Every line with "neighbors" in it must be copied from the data.

*** Opening Records shown ***

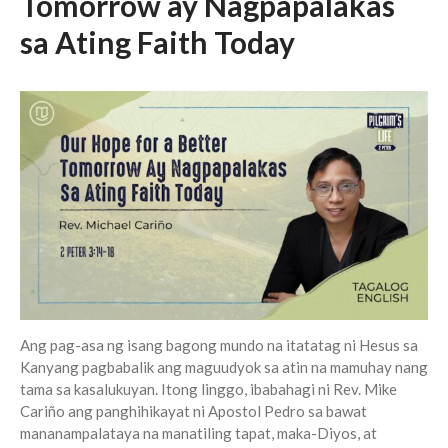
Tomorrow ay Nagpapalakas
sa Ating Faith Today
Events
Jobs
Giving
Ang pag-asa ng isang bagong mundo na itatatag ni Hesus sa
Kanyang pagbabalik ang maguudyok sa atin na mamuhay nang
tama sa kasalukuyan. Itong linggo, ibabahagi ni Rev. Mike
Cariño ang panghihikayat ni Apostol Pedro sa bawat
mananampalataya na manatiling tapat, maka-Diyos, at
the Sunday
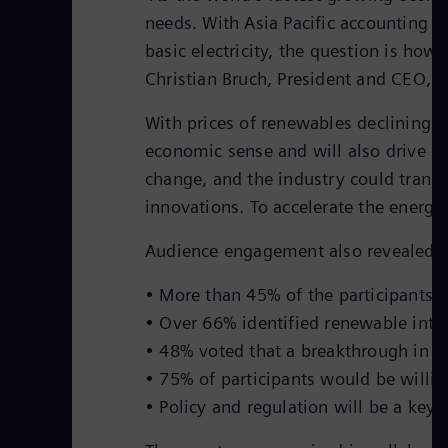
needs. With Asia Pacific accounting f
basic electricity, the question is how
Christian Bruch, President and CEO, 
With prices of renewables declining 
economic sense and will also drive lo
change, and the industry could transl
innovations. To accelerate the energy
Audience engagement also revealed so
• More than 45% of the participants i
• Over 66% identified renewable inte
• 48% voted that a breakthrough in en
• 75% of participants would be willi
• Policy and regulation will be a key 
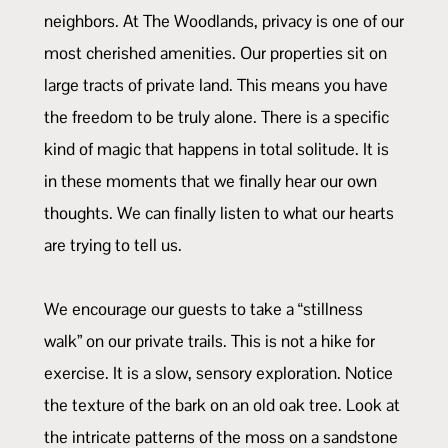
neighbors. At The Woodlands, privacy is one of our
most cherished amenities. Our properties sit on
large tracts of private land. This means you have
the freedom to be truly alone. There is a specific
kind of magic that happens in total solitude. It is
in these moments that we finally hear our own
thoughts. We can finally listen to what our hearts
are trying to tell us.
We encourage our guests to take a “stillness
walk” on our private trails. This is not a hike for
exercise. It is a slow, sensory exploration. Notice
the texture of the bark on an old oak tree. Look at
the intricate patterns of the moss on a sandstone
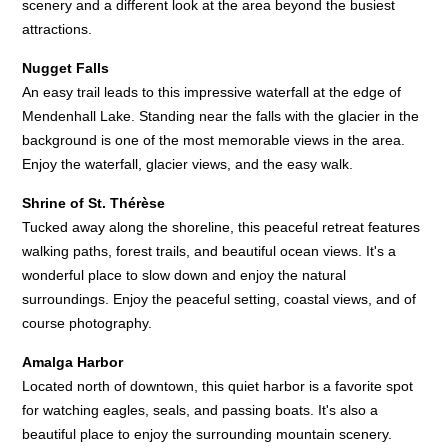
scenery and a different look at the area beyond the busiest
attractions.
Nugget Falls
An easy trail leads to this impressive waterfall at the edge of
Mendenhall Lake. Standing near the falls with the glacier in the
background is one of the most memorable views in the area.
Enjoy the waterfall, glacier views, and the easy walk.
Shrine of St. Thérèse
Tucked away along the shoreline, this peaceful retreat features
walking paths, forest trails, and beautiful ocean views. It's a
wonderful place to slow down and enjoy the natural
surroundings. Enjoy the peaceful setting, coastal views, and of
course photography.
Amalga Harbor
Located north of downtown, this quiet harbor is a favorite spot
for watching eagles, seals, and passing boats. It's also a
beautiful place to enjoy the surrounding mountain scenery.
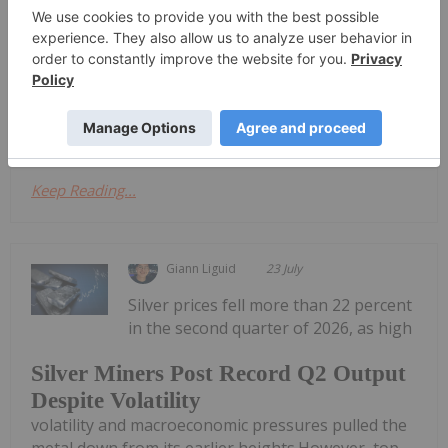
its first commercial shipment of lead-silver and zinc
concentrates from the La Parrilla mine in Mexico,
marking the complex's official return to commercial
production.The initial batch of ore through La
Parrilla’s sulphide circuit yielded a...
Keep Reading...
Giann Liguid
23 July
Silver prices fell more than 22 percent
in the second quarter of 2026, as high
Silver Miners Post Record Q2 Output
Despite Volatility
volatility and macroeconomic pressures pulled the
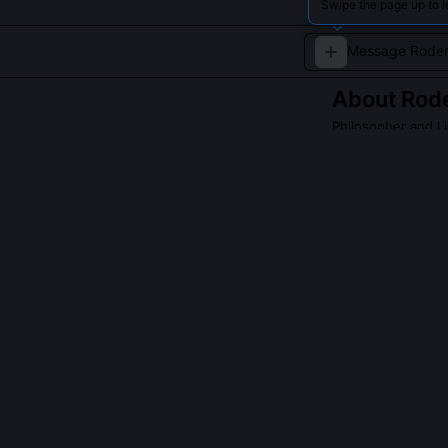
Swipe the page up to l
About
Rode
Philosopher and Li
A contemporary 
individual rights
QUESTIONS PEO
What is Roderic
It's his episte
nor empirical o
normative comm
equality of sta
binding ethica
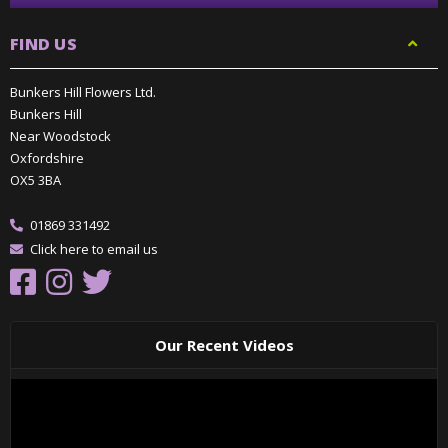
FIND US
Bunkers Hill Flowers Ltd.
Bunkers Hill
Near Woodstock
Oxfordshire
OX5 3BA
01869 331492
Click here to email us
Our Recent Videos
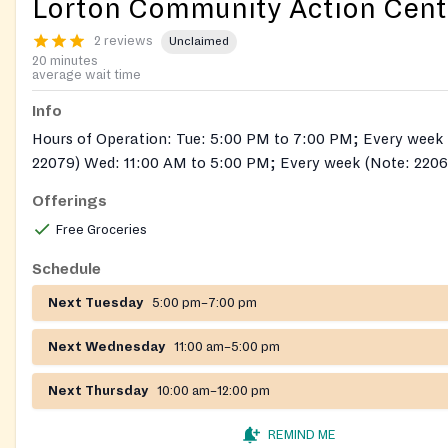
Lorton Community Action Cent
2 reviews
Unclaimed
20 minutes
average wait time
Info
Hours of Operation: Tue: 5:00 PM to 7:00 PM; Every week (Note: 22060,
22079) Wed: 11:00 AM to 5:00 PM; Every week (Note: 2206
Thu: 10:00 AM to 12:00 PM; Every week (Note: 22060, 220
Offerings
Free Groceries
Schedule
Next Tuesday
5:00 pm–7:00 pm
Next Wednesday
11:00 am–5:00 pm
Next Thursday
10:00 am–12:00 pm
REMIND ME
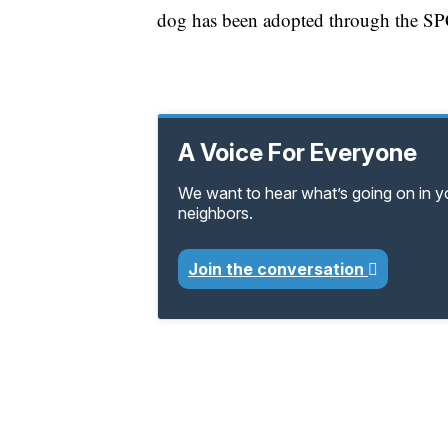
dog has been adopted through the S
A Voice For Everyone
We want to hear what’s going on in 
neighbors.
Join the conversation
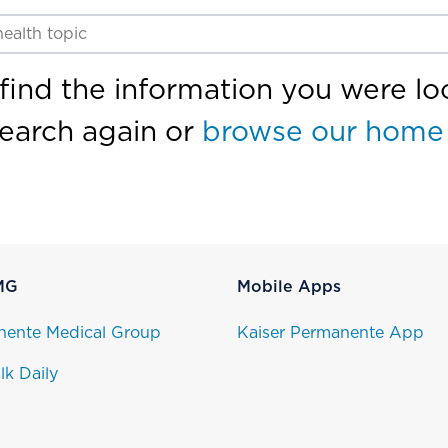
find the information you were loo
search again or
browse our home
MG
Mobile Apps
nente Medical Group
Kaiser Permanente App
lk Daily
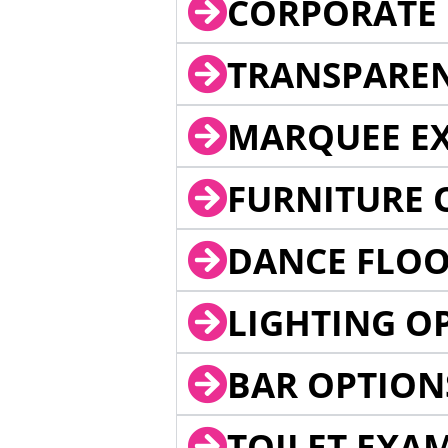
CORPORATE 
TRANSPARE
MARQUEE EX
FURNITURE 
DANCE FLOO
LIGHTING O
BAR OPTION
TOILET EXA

*** Closing Records shown ***

§ Written response
neighbors. At The Woodlands, privacy is one of our
neighbors.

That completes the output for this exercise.